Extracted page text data
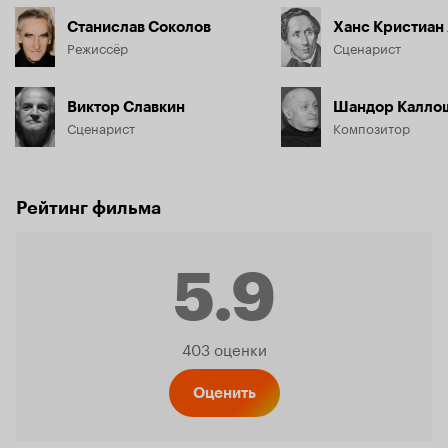
Станислав Соколов
Ханс Кристиан
Режиссёр
Сценарист
Виктор Славкин
Шандор Калло
Сценарист
Композитор
Рейтинг фильма
5.9
Рейтинг
403 оценки
Кинопо
Оценить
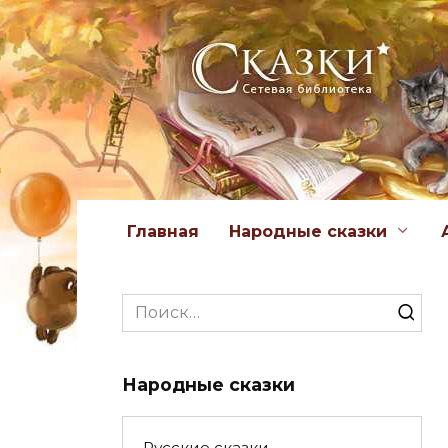
Перейти
к
содержанию
Главная
Народные сказки
Search
for:
Народные сказки
Русские сказки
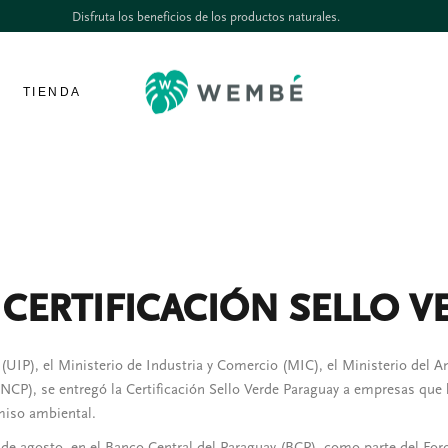
Disfruta los beneficios de los productos naturales.
TIENDA
 CERTIFICACIÓN SELLO 
 (UIP), el Ministerio de Industria y Comercio (MIC), el Ministerio del
NCP), se entregó la Certificación Sello Verde Paraguay a empresas que
miso ambiental.
 de agosto, en el Banco Central del Paraguay (BCP), como parte del For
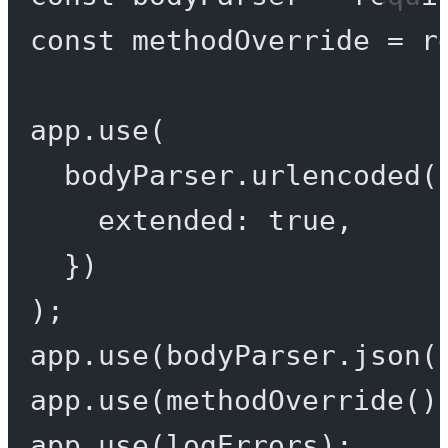
const
methodOverride
=
r
app.
use
(
bodyParser.
urlencoded
(
extended: 
true
,
})
);
app.
use
(bodyParser.
json
(
app.
use
(
methodOverride
()
app.
use
(logErrors);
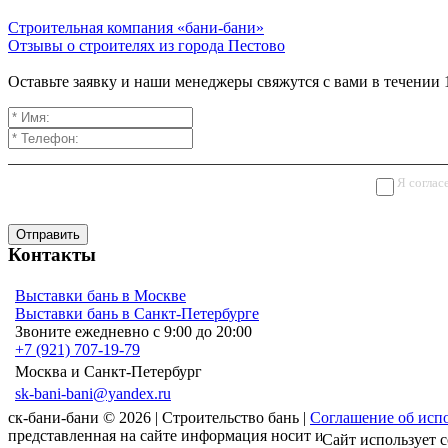
Строительная компания «бани-бани»
Отзывы о строителях из города Пестово
Оставьте заявку и наши менеджеры свяжутся с вами в течении 
Я соглас
Отправить
Контакты
Выставки бань в Москве
Выставки бань в Санкт-Петербурге
Звоните ежедневно с 9:00 до 20:00
+7 (921) 707-19-79
Москва и Санкт-Петербург
sk-bani-bani@yandex.ru
ск-бани-бани © 2026 | Строительство бань |
Соглашение об испо
представленная на сайте информация носит информационный ха
Сайт использует c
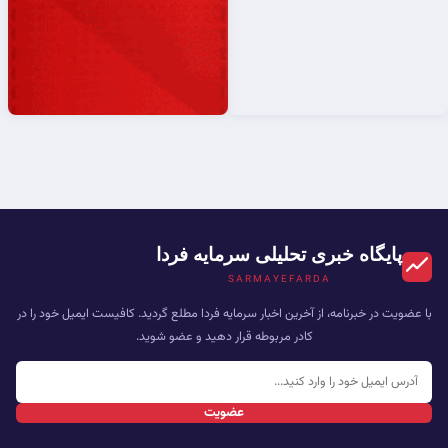
پایگاه خبری تحلیلی سرمایه فردا
SARMAYEFARDA
با عضویت در خبرنامه، از آخرین اخبار سرمایه فردا مطلع گردید. کافیست ایمیل خود را در
کادر مربوطه قرار دهید و عضو شوید.
عضویت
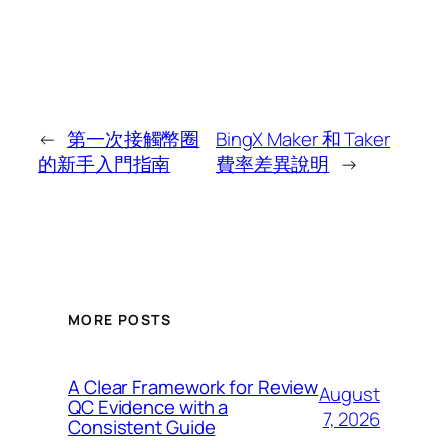
←
第一次接觸幣圈
BingX Maker 和 Taker
的新手入門指南
費率差異說明
→
MORE POSTS
A Clear Framework for Review
August
QC Evidence with a
7, 2026
Consistent Guide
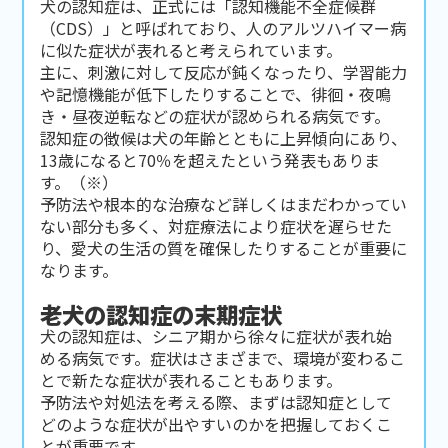
犬の認知症は、正式には「認知機能不全症候群
（CDS）」と呼ばれており、人のアルツハイマー病
に似た症状が表れると考えられています。
主に、刺激に対して反応が鈍くなったり、学習能力
や記憶機能が低下したりすることで、徘徊・夜鳴
き・昼夜逆転などの症状が認められる病気です。
認知症の徴候は犬の年齢とともに上昇傾向にあり、
13歳になると70％を超えたという発表もありま
す。（※）
予防法や根本的な治療など詳しくはまだわかってい
ない部分も多く、対症療法により症状を遅らせた
り、愛犬の生活の質を確保したりすることが重要に
なります。
老犬の認知症の末期症状
犬の認知症は、シニア期から徐々に症状が表れ始
める病気です。症状はさまざまで、環境が変わるこ
とで新たな症状が表れることもあります。
予防法や対処法を考える際、まずは認知症として
どのような症状が出やすいのかを把握しておくこ
とが重要です。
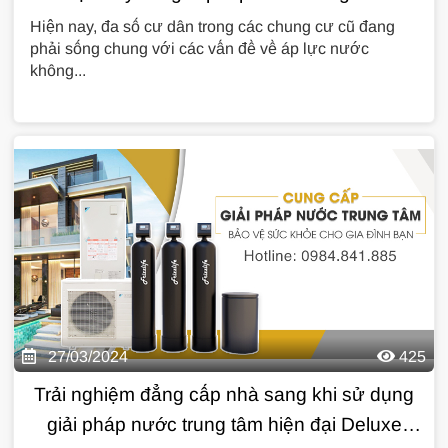
Hiện nay, đa số cư dân trong các chung cư cũ đang
phải sống chung với các vấn đề về áp lực nước
không...
27/03/2024
425
Trải nghiệm đẳng cấp nhà sang khi sử dụng
giải pháp nước trung tâm hiện đại Deluxe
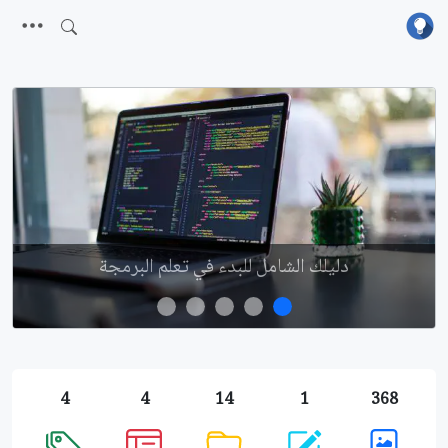
دليلك الشامل للبدء في تعلم البرمجة
4
4
14
1
368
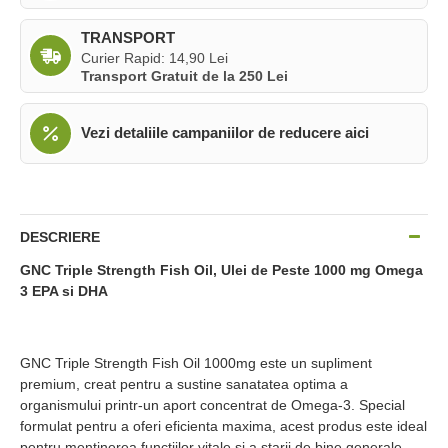
TRANSPORT
Curier Rapid: 14,90 Lei
Transport Gratuit de la 250 Lei
Vezi detaliile campaniilor de reducere aici
DESCRIERE
GNC Triple Strength Fish Oil, Ulei de Peste 1000 mg Omega
3 EPA si DHA
GNC Triple Strength Fish Oil 1000mg este un supliment
premium, creat pentru a sustine sanatatea optima a
organismului printr-un aport concentrat de Omega-3. Special
formulat pentru a oferi eficienta maxima, acest produs este ideal
pentru mentinerea functiilor vitale si a starii de bine generale.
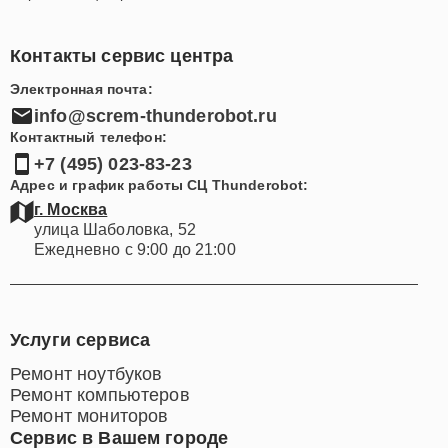
Контакты сервис центра
Электронная почта:
info@screm-thunderobot.ru
Контактный телефон:
+7 (495) 023-83-23
Адрес и график работы СЦ Thunderobot:
г. Москва
улица Шаболовка, 52
Ежедневно с 9:00 до 21:00
Услуги сервиса
Ремонт ноутбуков
Ремонт компьютеров
Ремонт мониторов
Сервис в Вашем городе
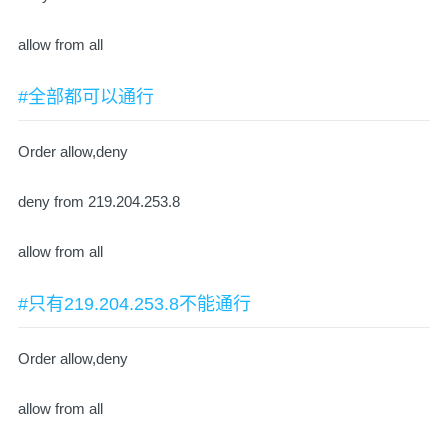
allow from all
#全部都可以通行
Order allow,deny
deny from 219.204.253.8
allow from all
#只有219.204.253.8不能通行
Order allow,deny
allow from all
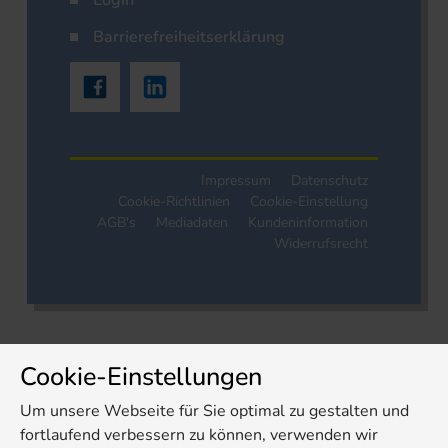
Login
Barrierefreiheitserklärung
Impressum
Datenschutz
Cookie-Richtlinien
Cookie-Einstellung
AGB's
Mediadaten
Kundeninformation
Widerrufsrecht
Cookie-Einstellungen
Um unsere Webseite für Sie optimal zu gestalten und
fortlaufend verbessern zu können, verwenden wir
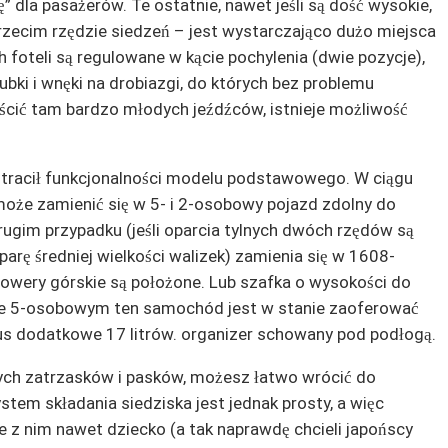
ę” dla pasażerów. Te ostatnie, nawet jeśli są dość wysokie,
rzecim rzędzie siedzeń – jest wystarczająco dużo miejsca
 foteli są regulowane w kącie pochylenia (dwie pozycje),
ubki i wnęki na drobiazgi, do których bez problemu
ścić tam bardzo młodych jeźdźców, istnieje możliwość
 stracił funkcjonalności modelu podstawowego. W ciągu
 może zamienić się w 5- i 2-osobowy pojazd zdolny do
rugim przypadku (jeśli oparcia tylnych dwóch rzędów są
parę średniej wielkości walizek) zamienia się w 1608-
. rowery górskie są położone. Lub szafka o wysokości do
ie 5-osobowym ten samochód jest w stanie zaoferować
lus dodatkowe 17 litrów. organizer schowany pod podłogą.
ych zatrzasków i pasków, możesz łatwo wrócić do
tem składania siedziska jest jednak prosty, a więc
ie z nim nawet dziecko (a tak naprawdę chcieli japońscy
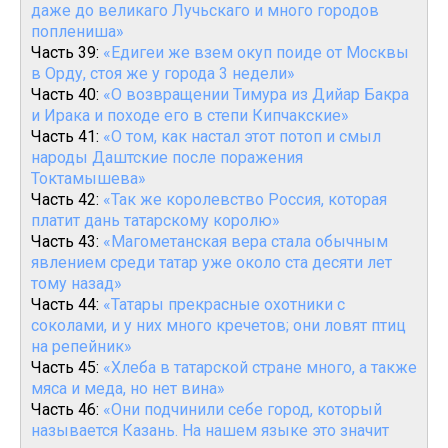
даже до великаго Лучьскаго и много городов
поплениша»
Часть 39:
«Едигеи же взем окуп поиде от Москвы
в Орду, стоя же у города 3 недели»
Часть 40:
«О возвращении Тимура из Дийар Бакра
и Ирака и походе его в степи Кипчакские»
Часть 41:
«О том, как настал этот потоп и смыл
народы Даштские после поражения
Токтамышева»
Часть 42:
«Так же королевство Россия, которая
платит дань татарскому королю»
Часть 43:
«Магометанская вера стала обычным
явлением среди татар уже около ста десяти лет
тому назад»
Часть 44:
«Татары прекрасные охотники с
соколами, и у них много кречетов; они ловят птиц
на репейник»
Часть 45:
«Хлеба в татарской стране много, а также
мяса и меда, но нет вина»
Часть 46:
«Они подчинили себе город, который
называется Казань. На нашем языке это значит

To do →
An exact reprint of the records above is required, with all pictures left out.

Written solution →
Станислав Соколов
Ханс Кристиан
Режиссёр
Сценарист
Виктор Славкин
Шандор Калло
Сценарист
Композитор
Рейтинг фильма
5.9
Рейтинг
403 оценки
Кинопо
Оценить
Перейти
к
содержанию
Главная
Народные сказки
Search
for:
Народные сказки
Русские сказки
Disfruta los beneficios de los productos naturales.
TIENDA
 CERTIFICACIÓN SELLO 
 (UIP), el Ministerio de Industria y Comercio (MIC), el Ministerio del
NCP), se entregó la Certificación Sello Verde Paraguay a empresas que
miso ambiental.
 de agosto, en el Banco Central del Paraguay (BCP), como parte del For
const
methodOverride
=
r
app.
use
(
bodyParser.
urlencoded
(
extended: 
true
,
})
);
app.
use
(bodyParser.
json
(
app.
use
(
methodOverride
()
app.
use
(logErrors);
Строительная компания «бани-бани»
Отзывы о строителях из города Пестово
Оставьте заявку и наши менеджеры свяжутся с вами в течении 
Я соглас
Отправить
Контакты
Выставки бань в Москве
Выставки бань в Санкт-Петербурге
Звоните ежедневно с 9:00 до 20:00
+7 (921) 707-19-79
Москва и Санкт-Петербург
sk-bani-bani@yandex.ru
ск-бани-бани © 2026 | Строительство бань |
Соглашение об испо
представленная на сайте информация носит информационный ха
Сайт использует c
پایگاه خبری تحلیلی سرمایه فردا
SARMAYEFARDA
با عضویت در خبرنامه، از آخرین اخبار سرمایه فردا مطلع گردید. کافیست ایمیل خود را در
کادر مربوطه قرار دهید و عضو شوید.
عضویت
←
第一次接觸幣圈
BingX Maker 和 Taker
的新手入門指南
費率差異說明
→
MORE POSTS
A Clear Framework for Review
August
QC Evidence with a
7, 2026
Consistent Guide
犬の認知症は、正式には「認知機能不全症候群
（CDS）」と呼ばれており、人のアルツハイマー病
に似た症状が表れると考えられています。
主に、刺激に対して反応が鈍くなったり、学習能力
や記憶機能が低下したりすることで、徘徊・夜鳴
き・昼夜逆転などの症状が認められる病気です。
認知症の徴候は犬の年齢とともに上昇傾向にあり、
13歳になると70％を超えたという発表もありま
す。（※）
予防法や根本的な治療など詳しくはまだわかってい
ない部分も多く、対症療法により症状を遅らせた
り、愛犬の生活の質を確保したりすることが重要に
なります。
老犬の認知症の末期症状
犬の認知症は、シニア期から徐々に症状が表れ始
める病気です。症状はさまざまで、環境が変わるこ
とで新たな症状が表れることもあります。
予防法や対処法を考える際、まずは認知症として
どのような症状が出やすいのかを把握しておくこ
とが重要です。
Hiện nay, đa số cư dân trong các chung cư cũ đang
phải sống chung với các vấn đề về áp lực nước
không...
27/03/2024
425
Trải nghiệm đẳng cấp nhà sang khi sử dụng
giải pháp nước trung tâm hiện đại Deluxe
دليلك الشامل للبدء في تعلم البرمجة
4
4
14
1
368
TRANSPORT
Curier Rapid: 14,90 Lei
Transport Gratuit de la 250 Lei
Vezi detaliile campaniilor de reducere aici
DESCRIERE
GNC Triple Strength Fish Oil, Ulei de Peste 1000 mg Omega
3 EPA si DHA
GNC Triple Strength Fish Oil 1000mg este un supliment
premium, creat pentru a sustine sanatatea optima a
organismului printr-un aport concentrat de Omega-3. Special
formulat pentru a oferi eficienta maxima, acest produs este ideal
pentru mentinerea functiilor vitale si a starii de bine generale.
Контакты сервис центра
Электронная почта:
info@screm-thunderobot.ru
Контактный телефон:
+7 (495) 023-83-23
Адрес и график работы СЦ Thunderobot:
г. Москва
улица Шаболовка, 52
Ежедневно с 9:00 до 21:00
Услуги сервиса
Ремонт ноутбуков
Ремонт компьютеров
Ремонт мониторов
Сервис в Вашем городе
allow from all
#全部都可以通行
Order allow,deny
deny from 219.204.253.8
allow from all
#只有219.204.253.8不能通行
Order allow,deny
allow from all
Login
Barrierefreiheitserklärung
Impressum
Datenschutz
Cookie-Richtlinien
Cookie-Einstellung
AGB's
Mediadaten
Kundeninformation
Widerrufsrecht
Cookie-Einstellungen
Um unsere Webseite für Sie optimal zu gestalten und
fortlaufend verbessern zu können, verwenden wir
ę” dla pasażerów. Te ostatnie, nawet jeśli są dość wysokie,
rzecim rzędzie siedzeń – jest wystarczająco dużo miejsca
 foteli są regulowane w kącie pochylenia (dwie pozycje),
ubki i wnęki na drobiazgi, do których bez problemu
ścić tam bardzo młodych jeźdźców, istnieje możliwość
 stracił funkcjonalności modelu podstawowego. W ciągu
 może zamienić się w 5- i 2-osobowy pojazd zdolny do
rugim przypadku (jeśli oparcia tylnych dwóch rzędów są
parę średniej wielkości walizek) zamienia się w 1608-
. rowery górskie są położone. Lub szafka o wysokości do
ie 5-osobowym ten samochód jest w stanie zaoferować
lus dodatkowe 17 litrów. organizer schowany pod podłogą.
ych zatrzasków i pasków, możesz łatwo wrócić do
tem składania siedziska jest jednak prosty, a więc
ie z nim nawet dziecko (a tak naprawdę chcieli japońscy
даже до великаго Лучьскаго и много городов
поплениша»
Часть 39:
«Едигеи же взем окуп поиде от Москвы
в Орду, стоя же у города 3 недели»
Часть 40:
«О возвращении Тимура из Дийар Бакра
и Ирака и походе его в степи Кипчакские»
Часть 41:
«О том, как настал этот потоп и смыл
народы Даштские после поражения
Токтамышева»
Часть 42:
«Так же королевство Россия, которая
платит дань татарскому королю»
Часть 43:
«Магометанская вера стала обычным
явлением среди татар уже около ста десяти лет
тому назад»
Часть 44:
«Татары прекрасные охотники с
соколами, и у них много кречетов; они ловят птиц
на репейник»
Часть 45:
«Хлеба в татарской стране много, а также
мяса и меда, но нет вина»
Часть 46:
«Они подчинили себе город, который
называется Казань. На нашем языке это значит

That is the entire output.